In 1999, Barbaro presided over the trial of Donald Kagan, who was accused of shooting Wavell Wint, an African-American man, outside of a movie theater. Kagan, who is white, had taken an unlicensed firearm with him when he went to a movie theater on Linden Boulevard in Brooklyn. Kagan asserted that Wint tried to rob him outside of the theater and that in a self-defense struggle, he shot Wint in the stomach and chest.
Kagan opted for a bench trial, having only the presiding judge — Barbaro — serve as judge and jury. During the trial, Kagan argued that Wint’s shooting was justified on account of Wint’s attempted robbery of Kagan’s jewelry. Unconvinced by the justification argument, Barbaro found Kagan guilty of second-degree intentional murder and sentenced him to 15-years to life behind bars.
Kagan’s attorney’s appealed the conviction, with the Appellate Division, 2nd Department, and the New York State Court of Appeals ruling that Kagan was legally and factually guilty of murder. With the majority of his appeals exhausted, Kagan’s trial attorney, Jeff Adler, was resigned to the fact that his client might spend a significant period of his life behind bars.
That is, until Adler received an unprompted call from Barbaro in 2011. Barbaro admitted to Adler that his sympathies in civil rights “influenced my analysis and evaluation of this case, and prevented me from being impartial.” Barbaro continued that he had “incorrectly framed the issue as being whether the [Kagan] was motivated in his actions by racism rather than…[Kagan’s] criminal intent.”
Almost 14 years after the conviction, Barbaro looked at the evidence outside of a racial context and viewed the trial record objectively, he stated to Adler. “I made a serious error in not dismissing the murder counts against ‘Kagan,’” Barbaro admitted.
“Like everyone else I was surprised,” Richard Mischel told the Brooklyn Daily Eagle.
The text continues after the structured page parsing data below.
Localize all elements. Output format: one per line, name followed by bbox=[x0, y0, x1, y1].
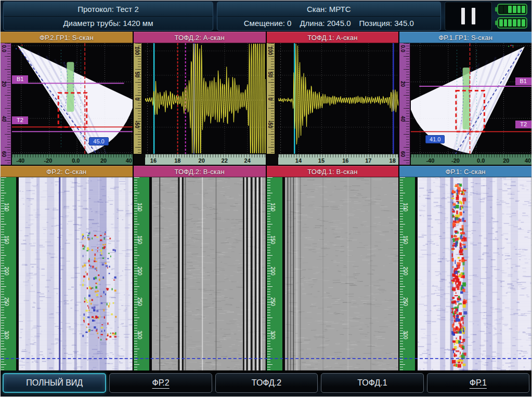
time-ruler: 14 15 16 17 18 bbox=[278, 154, 399, 165]
scan-grid: ФР.2.ГР1: S-скан 0.0 20 40 60 B1 T2 45.0… bbox=[1, 32, 531, 370]
panel-fr1-gr1-s-scan: ФР.1.ГР1: S-скан 0.0 20 40 60 B1 T2 41.0… bbox=[399, 32, 531, 165]
length-label: Длина: 2045.0 bbox=[300, 19, 351, 28]
b-scan-image[interactable] bbox=[152, 177, 266, 370]
depth-ruler: 0.0 20 40 60 bbox=[399, 43, 411, 165]
x-ruler: -40 -20 0.0 20 40 bbox=[411, 154, 531, 165]
time-ruler: 16 18 20 22 24 bbox=[145, 154, 266, 165]
a-scan-plot[interactable] bbox=[145, 43, 266, 154]
panel-title-tofd2-b[interactable]: ТОФД.2: B-скан bbox=[134, 166, 266, 177]
a-scan-waveform bbox=[278, 43, 399, 154]
s-scan-plot[interactable]: B1 T2 41.0 bbox=[411, 43, 531, 154]
pipe-diameter-label: Диаметр трубы: 1420 мм bbox=[4, 16, 213, 31]
protocol-box[interactable]: Протокол: Тест 2 Диаметр трубы: 1420 мм bbox=[3, 2, 213, 31]
x-ruler: -40 -20 0.0 20 40 bbox=[12, 154, 133, 165]
view-tab-bar: ПОЛНЫЙ ВИД ФР.2 ТОФД.2 ТОФД.1 ФР.1 bbox=[1, 370, 531, 396]
panel-title-fr2-c[interactable]: ФР.2: C-скан bbox=[1, 166, 133, 177]
panel-title-fr2-s[interactable]: ФР.2.ГР1: S-скан bbox=[1, 32, 133, 43]
battery-icon-1 bbox=[497, 4, 527, 15]
panel-tofd2-b-scan: ТОФД.2: B-скан 100 150 200 250 300 bbox=[134, 166, 266, 370]
scan-metrics-row: Смещение: 0 Длина: 2045.0 Позиция: 345.0 bbox=[217, 16, 440, 31]
pause-icon bbox=[461, 8, 465, 24]
scan-label: Скан: МРТС bbox=[217, 2, 440, 16]
s-scan-plot[interactable]: B1 T2 45.0 bbox=[12, 43, 133, 154]
protocol-label: Протокол: Тест 2 bbox=[4, 2, 213, 16]
panel-tofd1-a-scan: ТОФД.1: А-скан 100 50 0 -50 14 15 16 17 bbox=[267, 32, 399, 165]
b-scan-image[interactable] bbox=[285, 177, 399, 370]
gate-t2-label[interactable]: T2 bbox=[515, 121, 531, 128]
tab-full-view[interactable]: ПОЛНЫЙ ВИД bbox=[3, 373, 106, 393]
angle-badge: 45.0 bbox=[89, 137, 108, 145]
pause-button[interactable] bbox=[445, 2, 492, 31]
gate-b1-label[interactable]: B1 bbox=[515, 77, 531, 85]
angle-badge: 41.0 bbox=[425, 135, 445, 143]
panel-title-fr1-s[interactable]: ФР.1.ГР1: S-скан bbox=[399, 32, 531, 43]
device-screen: Протокол: Тест 2 Диаметр трубы: 1420 мм … bbox=[0, 0, 532, 397]
top-bar: Протокол: Тест 2 Диаметр трубы: 1420 мм … bbox=[1, 1, 531, 32]
position-cursor-line[interactable] bbox=[1, 358, 531, 359]
panel-tofd1-b-scan: ТОФД.1: B-скан 100 150 200 250 300 bbox=[267, 166, 399, 370]
c-scan-image[interactable] bbox=[418, 177, 531, 370]
scan-position-ruler: 100 150 200 250 300 bbox=[134, 177, 149, 370]
amplitude-ruler: 100 50 0 -50 bbox=[134, 43, 145, 154]
amplitude-ruler: 100 50 0 -50 bbox=[267, 43, 278, 154]
a-scan-plot[interactable] bbox=[278, 43, 399, 154]
tab-fr1[interactable]: ФР.1 bbox=[427, 373, 529, 393]
c-scan-image[interactable] bbox=[19, 177, 133, 370]
scan-box[interactable]: Скан: МРТС Смещение: 0 Длина: 2045.0 Поз… bbox=[217, 2, 441, 31]
tab-tofd1[interactable]: ТОФД.1 bbox=[321, 373, 423, 393]
s-scan-image bbox=[12, 43, 133, 154]
panel-fr2-gr1-s-scan: ФР.2.ГР1: S-скан 0.0 20 40 60 B1 T2 45.0… bbox=[1, 32, 133, 165]
panel-fr2-c-scan: ФР.2: C-скан 100 150 200 250 300 bbox=[1, 166, 133, 370]
depth-ruler: 0.0 20 40 60 bbox=[1, 43, 12, 165]
tab-tofd2[interactable]: ТОФД.2 bbox=[215, 373, 318, 393]
panel-tofd2-a-scan: ТОФД.2: А-скан 100 50 0 -50 16 18 20 22 bbox=[134, 32, 266, 165]
gate-t2-label[interactable]: T2 bbox=[12, 116, 28, 124]
panel-title-tofd2-a[interactable]: ТОФД.2: А-скан bbox=[134, 32, 266, 43]
scan-position-ruler: 100 150 200 250 300 bbox=[1, 177, 16, 370]
panel-title-fr1-c[interactable]: ФР.1: C-скан bbox=[399, 166, 531, 177]
pause-icon bbox=[472, 8, 475, 24]
tab-fr2[interactable]: ФР.2 bbox=[109, 373, 212, 393]
panel-fr1-c-scan: ФР.1: C-скан 100 150 200 250 300 bbox=[399, 166, 531, 370]
panel-title-tofd1-a[interactable]: ТОФД.1: А-скан bbox=[267, 32, 399, 43]
scan-position-ruler: 100 150 200 250 300 bbox=[267, 177, 282, 370]
offset-label: Смещение: 0 bbox=[244, 19, 292, 28]
gate-b1-label[interactable]: B1 bbox=[12, 75, 28, 83]
a-scan-waveform bbox=[145, 43, 266, 154]
panel-title-tofd1-b[interactable]: ТОФД.1: B-скан bbox=[267, 166, 399, 177]
scan-position-ruler: 100 150 200 250 300 bbox=[399, 177, 415, 370]
battery-icon-2 bbox=[497, 17, 527, 29]
position-label: Позиция: 345.0 bbox=[359, 19, 414, 28]
battery-indicators bbox=[496, 2, 529, 31]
Mischel, who represented Kagan in his initial appeal, noted that the only word he could use to describe Barbaro’s actions is “extraordinary.”
Kagan’s attorneys have filed motions to vacate his murder conviction. The motion is currently before Acting Brooklyn Supreme Court Justice ShawnDya Simpson, and the next court date is scheduled for Jan. 30.
The Brooklyn Daily Eagle will continue to follow the Kagan case.